Check if the plugin depends on internal APIs. This release relaxed the requirement that a context engine’s info.id must match the slot ID it’s registered under – that broke some third‑party plugins. Try reinstalling the plugin or contact its author for an update.
Why does my session cost still look high?
The bug that compounded costs is fixed, but actual API consumption hasn’t changed. If costs seem off, make sure your session history isn’t artificially inflated (e.g., containing many already‑billed turns). Use /reset to start a fresh session.
What is YOLO mode? Is it safe?
YOLO mode means security=full and ask=off – the AI can execute shell commands or code without asking for approval each time. It’s useful for high‑trust automation. This release fixed heredoc execution in YOLO mode. But YOLO mode is risky – the AI could run destructive commands. Use with caution.
BlueBubbles keeps failing to send messages. What can I do?
If you’re on macOS 26 (Tahoe), ensure your BlueBubbles server supports Private API. The new release prefers private-api and raises the timeout to 30s. If it still fails, try setting channels.bluebubbles.sendTimeoutMs to a higher value (e.g., 60000) in your config.
I get “PAIRING_REQUIRED” even though my device is already paired. Why?
Your device may be requesting a broader scope or higher role than was originally approved. For example, you paired with read scope but the client now tries a write operation. The new version returns a specific reason and a requestId. Use the Control UI or openclaw devices to re‑approve with the required permissions.
My cron job no longer sends messages, but the log says “delivered: false”.
Check your delivery.mode.

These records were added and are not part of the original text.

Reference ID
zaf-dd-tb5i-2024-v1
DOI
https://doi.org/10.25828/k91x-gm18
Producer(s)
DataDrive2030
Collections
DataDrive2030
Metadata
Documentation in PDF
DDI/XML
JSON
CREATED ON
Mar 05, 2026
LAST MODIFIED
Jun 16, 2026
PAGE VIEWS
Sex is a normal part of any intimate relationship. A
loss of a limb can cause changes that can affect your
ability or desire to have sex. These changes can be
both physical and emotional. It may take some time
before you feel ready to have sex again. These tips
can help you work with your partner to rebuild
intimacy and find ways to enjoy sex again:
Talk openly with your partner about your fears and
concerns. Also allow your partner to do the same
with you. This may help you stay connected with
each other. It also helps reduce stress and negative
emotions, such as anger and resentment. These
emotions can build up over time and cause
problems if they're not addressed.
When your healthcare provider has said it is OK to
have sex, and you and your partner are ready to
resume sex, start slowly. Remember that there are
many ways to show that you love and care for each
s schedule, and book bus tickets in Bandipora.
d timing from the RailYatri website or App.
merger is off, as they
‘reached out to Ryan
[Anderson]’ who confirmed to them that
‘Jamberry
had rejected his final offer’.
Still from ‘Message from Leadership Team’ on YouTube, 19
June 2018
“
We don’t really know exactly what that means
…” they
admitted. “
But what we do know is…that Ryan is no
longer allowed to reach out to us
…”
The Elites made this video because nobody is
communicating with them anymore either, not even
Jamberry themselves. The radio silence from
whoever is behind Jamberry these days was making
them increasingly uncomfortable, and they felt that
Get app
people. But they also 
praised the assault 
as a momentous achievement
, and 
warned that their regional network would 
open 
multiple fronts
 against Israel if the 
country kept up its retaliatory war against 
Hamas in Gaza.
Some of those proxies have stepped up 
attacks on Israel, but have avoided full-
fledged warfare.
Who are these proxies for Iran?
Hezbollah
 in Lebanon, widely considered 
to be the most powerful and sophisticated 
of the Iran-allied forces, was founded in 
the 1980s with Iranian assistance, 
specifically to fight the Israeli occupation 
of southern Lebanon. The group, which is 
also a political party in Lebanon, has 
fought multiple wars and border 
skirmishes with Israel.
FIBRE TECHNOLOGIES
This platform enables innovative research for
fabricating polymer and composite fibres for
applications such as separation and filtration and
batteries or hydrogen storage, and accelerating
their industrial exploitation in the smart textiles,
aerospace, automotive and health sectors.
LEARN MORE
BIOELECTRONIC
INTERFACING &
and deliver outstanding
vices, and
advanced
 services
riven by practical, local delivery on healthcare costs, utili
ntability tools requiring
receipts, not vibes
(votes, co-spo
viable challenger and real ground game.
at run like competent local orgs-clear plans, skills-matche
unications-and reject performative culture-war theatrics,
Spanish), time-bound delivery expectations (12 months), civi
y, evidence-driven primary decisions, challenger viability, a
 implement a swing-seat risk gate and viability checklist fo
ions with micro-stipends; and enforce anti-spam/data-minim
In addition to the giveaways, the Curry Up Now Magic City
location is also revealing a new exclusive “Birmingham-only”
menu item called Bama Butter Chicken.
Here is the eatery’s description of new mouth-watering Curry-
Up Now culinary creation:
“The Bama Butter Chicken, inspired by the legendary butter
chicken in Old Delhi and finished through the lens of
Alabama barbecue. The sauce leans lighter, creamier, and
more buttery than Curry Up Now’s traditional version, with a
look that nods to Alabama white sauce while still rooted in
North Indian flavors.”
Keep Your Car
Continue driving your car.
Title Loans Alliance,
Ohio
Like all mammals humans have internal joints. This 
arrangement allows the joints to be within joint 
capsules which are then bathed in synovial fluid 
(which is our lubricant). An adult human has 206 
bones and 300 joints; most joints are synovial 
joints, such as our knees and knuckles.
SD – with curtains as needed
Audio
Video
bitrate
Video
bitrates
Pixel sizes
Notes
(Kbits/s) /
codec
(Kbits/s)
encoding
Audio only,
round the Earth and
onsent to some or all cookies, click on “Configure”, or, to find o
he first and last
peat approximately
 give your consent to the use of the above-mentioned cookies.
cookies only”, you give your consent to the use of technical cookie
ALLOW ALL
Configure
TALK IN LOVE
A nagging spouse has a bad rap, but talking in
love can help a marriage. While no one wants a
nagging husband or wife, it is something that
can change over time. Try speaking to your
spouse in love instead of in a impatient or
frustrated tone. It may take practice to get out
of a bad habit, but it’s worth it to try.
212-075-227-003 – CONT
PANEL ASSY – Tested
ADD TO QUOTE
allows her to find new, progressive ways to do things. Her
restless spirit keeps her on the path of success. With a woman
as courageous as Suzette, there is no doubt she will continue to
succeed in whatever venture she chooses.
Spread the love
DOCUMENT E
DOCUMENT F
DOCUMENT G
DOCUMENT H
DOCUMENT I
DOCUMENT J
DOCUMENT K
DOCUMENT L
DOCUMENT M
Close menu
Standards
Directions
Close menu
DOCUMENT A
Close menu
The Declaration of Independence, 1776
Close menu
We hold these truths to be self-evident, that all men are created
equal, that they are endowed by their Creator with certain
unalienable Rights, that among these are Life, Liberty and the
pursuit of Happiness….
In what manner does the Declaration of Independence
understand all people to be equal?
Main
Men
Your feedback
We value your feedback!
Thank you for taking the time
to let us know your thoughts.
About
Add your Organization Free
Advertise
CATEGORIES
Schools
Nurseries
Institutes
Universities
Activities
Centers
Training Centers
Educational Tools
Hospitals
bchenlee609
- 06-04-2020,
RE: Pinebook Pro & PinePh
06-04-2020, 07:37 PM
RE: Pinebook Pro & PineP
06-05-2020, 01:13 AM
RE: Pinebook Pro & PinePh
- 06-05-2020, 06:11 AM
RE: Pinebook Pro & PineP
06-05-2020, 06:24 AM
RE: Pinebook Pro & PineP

If it’s set to none, the job does not attempt to send any message – delivered: false is ignored. To send messages, change delivery.mode to announce or specify an explicit to target.
How to Upgrade
Docker:
docker pull openclaw/openclaw:latest
npm global install:
npm update -g openclaw
From source:
git pull origin main
npm install
npm run build
After upgrading, run openclaw doctor --fix to check your config and pairing status.
Final Thoughts
OpenClaw 2026.4.20 doesn’t bring flashy new UI or trendy AI features. It’s a solid house‑repair release: fixing leaking session storage, recalibrating cost meters, reinforcing security locks, and making each channel plugin more reliable.
If you’re already using OpenClaw, this is a worthwhile upgrade. If you’re still on the fence, start with a simple Telegram channel – spend half an hour configuring it and see how flexible a self‑hosted AI agent can be.
For developers, plugin improvements (task lifecycle, loader reuse) mean you can build extensions with more confidence, without worrying about breaking changes deep in the core.
And finally, thanks to everyone who reported issues and contributed patches – it’s this kind of careful work that makes open‑source projects truly mature.
This article is based entirely on the official OpenClaw v2026.4.20 release notes. No external knowledge has been added. All fixes and features are described as they behave in that version.